Given the amount of food I ate, I really should have taken the 20-minute stroll around the island's 1.25-mile perimeter. Instead, for some local flair I chose the $3 golf cart tour, led by Gina. With five others in our elongated golf cart, we barreled through tiny house-lined Main Ridge, as the island's biggest community is known.
Tangier has three communities — called ridges because they sit on ground a few feet higher than the surrounding marshland — connected by roads that are little more than paths. As she drove, Gina honked at locals chatting in the street, who returned a sociable wave.
Throughout Main Ridge I noted personal touches — a recipe board where I could purchase by honor system local recipes for corn pudding, shrimp-and-crab casserole and mom's coleslaw; a bench decorated with hearts and a sign that read "Rest a While." Gardens were lovingly maintained with flower patches and little girl and windmill statues. And the same balloons bedecked nearly every frontyard, avowing: "I Love Grandma" and "I Love My Grandparents."
The most disconcerting thing I spotted were the graves and coffins scattered in many frontyards — aboveground because there's not much extra space on Tangier and the water table is so high. The white marble monuments were interesting because many are etched with the same family names you see on mailboxes and business signs all across the island: Parks, Pruitts, Dises and, the most prominent, Crockett. These are a direct link to the past.
Tangier was first charted by Capt.
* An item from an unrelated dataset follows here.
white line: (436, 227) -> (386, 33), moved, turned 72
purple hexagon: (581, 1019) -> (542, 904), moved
John Smith, who spotted the isle on his exploration of the Chesapeake Bay in 1608. It is debated who the first settler was: Some say it was John Crockett and his eight sons, who came in 1686.
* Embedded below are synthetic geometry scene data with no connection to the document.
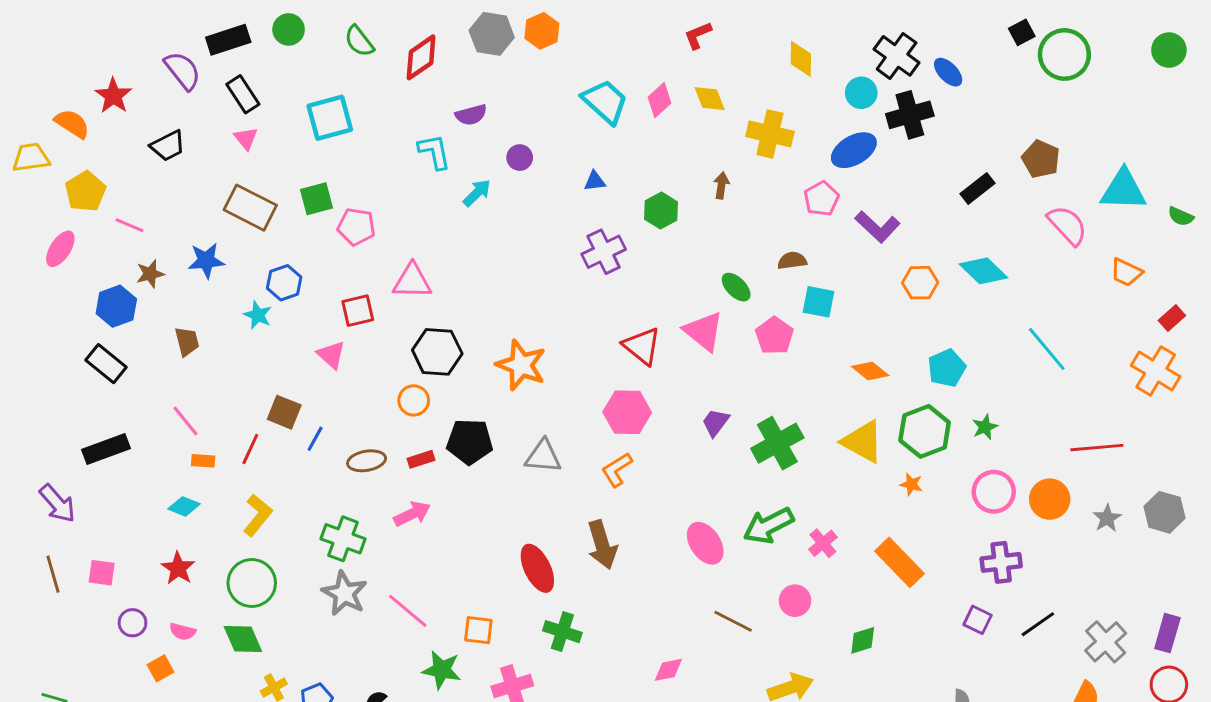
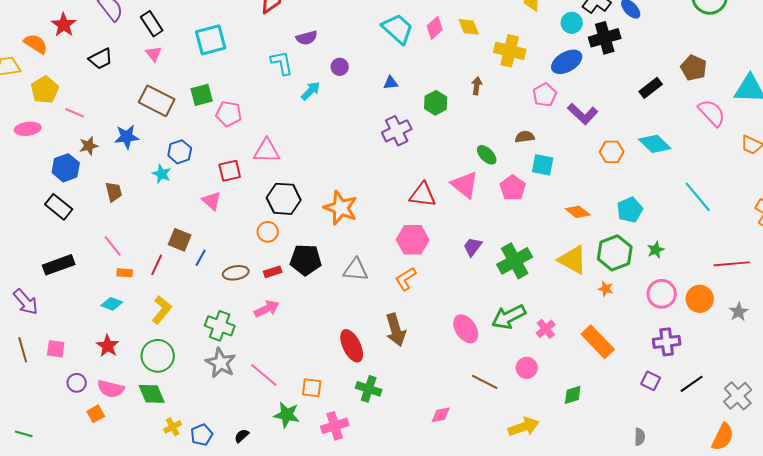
pink ellipse: (60, 249) -> (28, 129), turned 50
red triangle: (642, 346) -> (423, 195), turned -32
pink semicircle: (183, 632) -> (111, 389), size x1.5

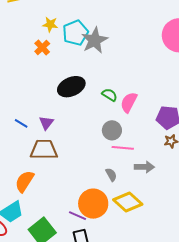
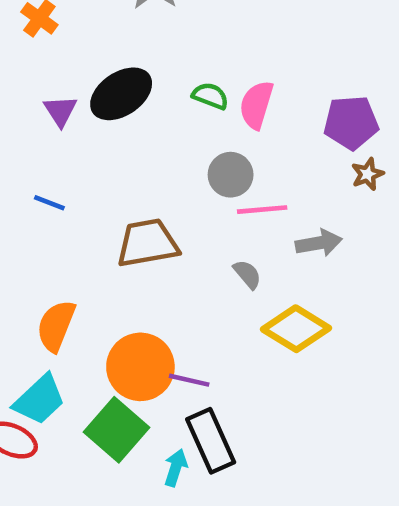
blue line: (21, 123) -> (49, 203), moved
purple triangle: (46, 123) -> (60, 111), moved
brown trapezoid: (44, 150) -> (147, 243), moved
orange circle: (93, 204) -> (140, 367), moved

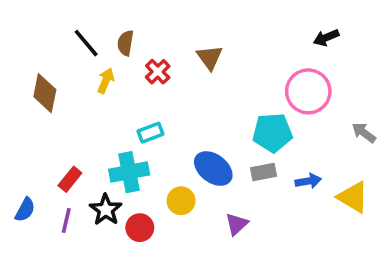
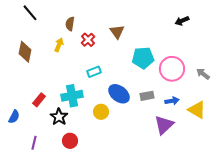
black line: (86, 43) -> (30, 13), moved
pink circle: (308, 91) -> (172, 69), moved
cyan rectangle: (151, 133) -> (94, 72), moved
cyan pentagon: (272, 133) -> (143, 58), moved
purple line: (66, 220) -> (34, 143), moved
purple triangle: (237, 224) -> (164, 125), moved, size x1.5
red circle: (140, 228) -> (70, 141), moved

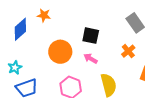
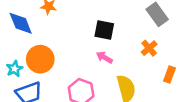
blue diamond: (20, 29) -> (21, 23), turned -70
orange circle: (60, 52) -> (40, 59), moved

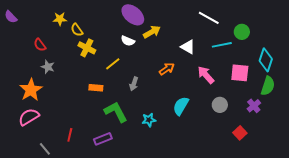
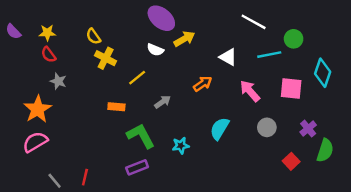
purple semicircle: (11, 17) -> (13, 32), moved
yellow star: (60, 19) -> (47, 33), moved
gray arrow: (134, 84) -> (163, 102), turned -144
green semicircle: (268, 86) -> (325, 150), moved
red line: (70, 135) -> (85, 177), moved
purple rectangle: (103, 139) -> (137, 167), moved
The first written record indicates that John's distant relation Joseph Crockett was the first official settler. He acquired 475 acres in 1778 and sailed from Cornwall, England, to claim his land. Regardless of who was here first, by 1800 there were 79 people on the Tangier Islands (as the trio of Tangier and two nearby islands, now uninhabited, were called). Almost half were Crocketts or descendants of Crocketts. They mostly farmed until the 1840s, when the seafood market was born and the Chesapeake exploded with sailing ships that transported oysters and, later, crabs to Baltimore and New York. Today, about 650 people, still mostly watermen and their families — a third called Crockett — call Tangier home.
No strip malls here
Gina jabbered away about the island in a well-practiced drone, pointing out buildings and other notable sites: the library, the post office, two churches, two grocery stores, one of the artesian wells, the volunteer fire department, one school (kindergarten through the 12th grade, with eight graduates last year), three inns, a 3-mile-long beach — nothing too eye catching until you ponder the fact that few other places can draw tourists by showcasing their day-to-day facilities.
And that's what's fascinating about Tangier. Such facilities — and the lack of them — provide a glimpse into another era. There are no stoplights, no movie theaters, no McDonald's, no jail, no supermarkets, no malls, no alcohol (though I overheard one man say that no alcohol is available or sold, but "plenty is brought in and drank"). There are few cars. Most people get around by golf cart or scooter — or on foot.
Because I live near Washington, D.C., I usually go over to Tangier for day trips. But a few years back, I stayed over one Saturday night. I was surprised to learn that Hilda Crockett's Chesapeake House restaurant — my big plans for the evening — closes at 6 p.m., and the only thing to do afterward was attend a concert at one of the island's two churches.